IKEA is launching a third wave of its renewable electricity programme expanding access to renewable energy for suppliers in 14 additional markets. The share of renewable electricity used in the production of IKEA products increased from 71% to 75% in FY24, as the company continues efforts to reduce its climate footprint.
Electricity consumption accounts for around 36% of emissions from IKEA’s production, which itself represents 7% of the company’s total climate footprint. Increasing the use of renewable electricity is seen as a key step towards achieving net zero emissions across its value chain.
Originally launched in FY21, the renewable electricity programme was designed to help suppliers access clean energy in markets where availability is limited. With the latest expansion, the programme now covers 27 markets and more than 91% of CO2 emissions from electricity used in production.

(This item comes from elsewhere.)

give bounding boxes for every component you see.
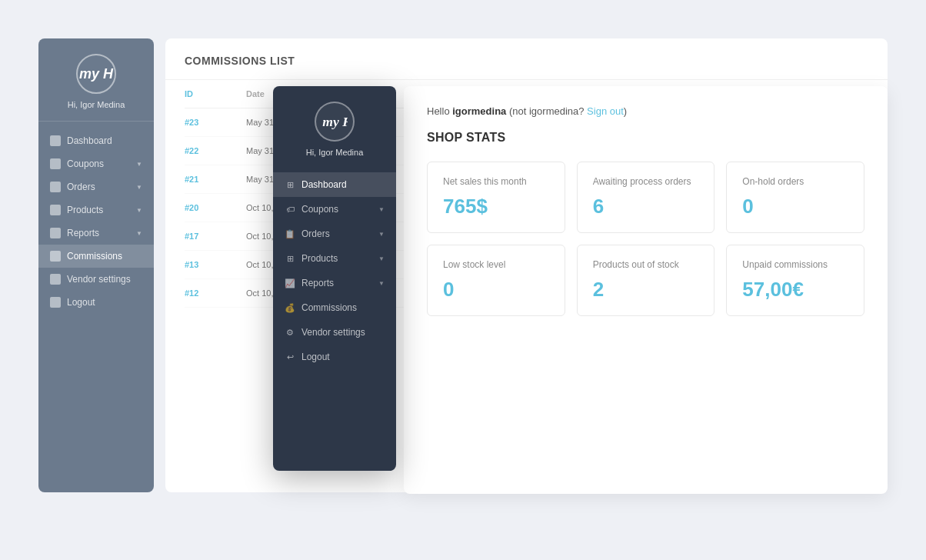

China and India were among the first countries included in the initiative. Between FY20 and FY24, CO2 emissions from electricity use fell by 87% at Chinese suppliers and by 49% at Indian suppliers. The share of renewable electricity in production now stands at 92% in China and 69% in India.
Under the programme, IKEA secures pre-negotiated agreements with renewable energy providers, allowing suppliers to opt into cost-effective clean energy contracts, including bundled frame agreements and power purchase agreements.
The company aims to achieve 100% renewable energy across its value chain, said Sriram Rajagopal, Head of Climate and Air Quality at Inter IKEA Group. With fossil fuel-based electricity generation being a major contributor to greenhouse gas emissions, IKEA’s expanded programme seeks to make the transition to renewables more accessible and affordable for its suppliers.